Rule, also a Northwood resident, argues Stone has failed to provide sufficient facts to support the defamation claim. Rule also contends that since Stone is a public figure, a higher standard is required to prove that she acted with malice.
Rule also claims that Stone has no case because the alleged defamatory statements were expressions of opinion.
The Republican legislator, who describes himself as a “legal scholar” on his Twitter page, filed suit in Rockingham County Superior Court in March after he had an exchange with Rule on a Northwood community Facebook page called “Northwood NH News.”
The exchange began when Rule posted a question on the page asking Stone if he had voted in the election on March 13.
She referred to him by his initials, “BJ.” Stone claims he told her in the past not to use his initials and to call him by his first name. In response, he called her “Ronald” and told her that he would stop only when she called him by his first name.
When Stone didn’t answer her question about whether he voted, Rule posted additional questions asking if he voted and later wrote that he “didn’t even bother to vote.”
Rule posted a public apology the following day after she said she visited the town hall and confirmed through the voter checklist that Stone had voted.
“I hope that this heartfelt apology will prevent him from suing me for libel,” she wrote.

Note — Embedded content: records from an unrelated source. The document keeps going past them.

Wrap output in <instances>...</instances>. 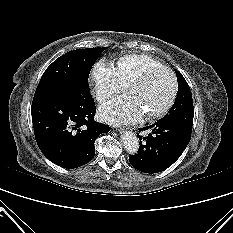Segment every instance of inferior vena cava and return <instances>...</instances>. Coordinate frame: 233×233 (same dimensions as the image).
<instances>
[{
	"label": "inferior vena cava",
	"instance_id": "602c4592",
	"mask_svg": "<svg viewBox=\"0 0 233 233\" xmlns=\"http://www.w3.org/2000/svg\"><path fill=\"white\" fill-rule=\"evenodd\" d=\"M96 96H97V99H98V100H102V99H104V98L106 97L105 94H98V95H96Z\"/></svg>",
	"mask_w": 233,
	"mask_h": 233
}]
</instances>
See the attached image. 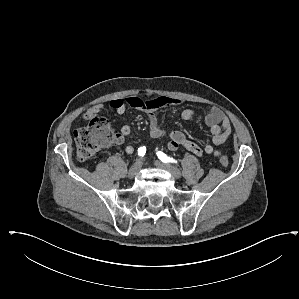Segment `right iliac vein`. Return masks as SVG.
<instances>
[{
  "label": "right iliac vein",
  "mask_w": 299,
  "mask_h": 299,
  "mask_svg": "<svg viewBox=\"0 0 299 299\" xmlns=\"http://www.w3.org/2000/svg\"><path fill=\"white\" fill-rule=\"evenodd\" d=\"M141 168H142V161L141 160L136 161L129 169L128 176L130 178L135 177L139 173Z\"/></svg>",
  "instance_id": "obj_1"
}]
</instances>
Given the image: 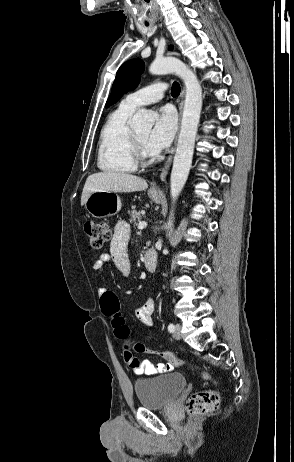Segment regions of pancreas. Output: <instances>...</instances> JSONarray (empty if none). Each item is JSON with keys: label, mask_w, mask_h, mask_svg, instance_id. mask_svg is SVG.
I'll list each match as a JSON object with an SVG mask.
<instances>
[{"label": "pancreas", "mask_w": 294, "mask_h": 462, "mask_svg": "<svg viewBox=\"0 0 294 462\" xmlns=\"http://www.w3.org/2000/svg\"><path fill=\"white\" fill-rule=\"evenodd\" d=\"M129 215H130V222L135 224V225H137L142 219V212L137 211L135 209H132L129 212Z\"/></svg>", "instance_id": "pancreas-1"}]
</instances>
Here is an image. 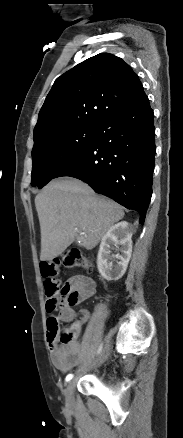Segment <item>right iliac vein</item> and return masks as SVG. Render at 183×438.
Listing matches in <instances>:
<instances>
[{"label": "right iliac vein", "mask_w": 183, "mask_h": 438, "mask_svg": "<svg viewBox=\"0 0 183 438\" xmlns=\"http://www.w3.org/2000/svg\"><path fill=\"white\" fill-rule=\"evenodd\" d=\"M108 350L109 349H107L104 355L99 359L95 367L100 366L106 360L108 356ZM74 385H75V381L74 380L70 381L64 391L65 402L68 408H72L74 406V398H73Z\"/></svg>", "instance_id": "1"}]
</instances>
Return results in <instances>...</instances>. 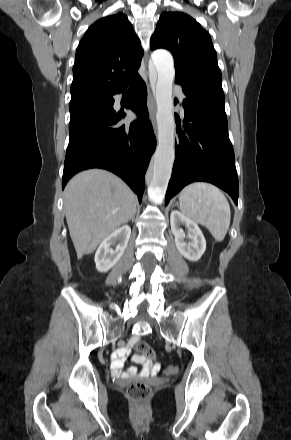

In the motion to dismiss filed by Rule’s attorney, Hilary Holmes Rheaume, she noted a similar defamation suit that Stone filed against New Hampshire author Susan Bruce in December in Merrimack County Superior Court. According to Rule’s suit, the court granted Bruce’s motion to dismiss that case for failing to allege actual malice, but Stone recently appealed the decision.
“Unfortunately, Representative Stone appears to now be targeting a new individual, Ms. Rule,” the motion said.
Rule argues that as a state representative Stone is a public official and that a governmental role “invites scrutiny and discussion of the person holding such an elected position apart from any alleged defamation.”
“To prove actual malice, Representative Stone must offer evidence that Ms. Rule ‘acted either with knowledge of the falsity’ of the alleged defamatory statements or ‘with a reckless disregard for the truth or falsity’ of those statements, the motion said.
While Stone also alleges Rule defamed his reputation when she insulted him by calling him a hypocrite, Rule argues that the statement was an expression of opinion, which isn’t actionable under the defamation law.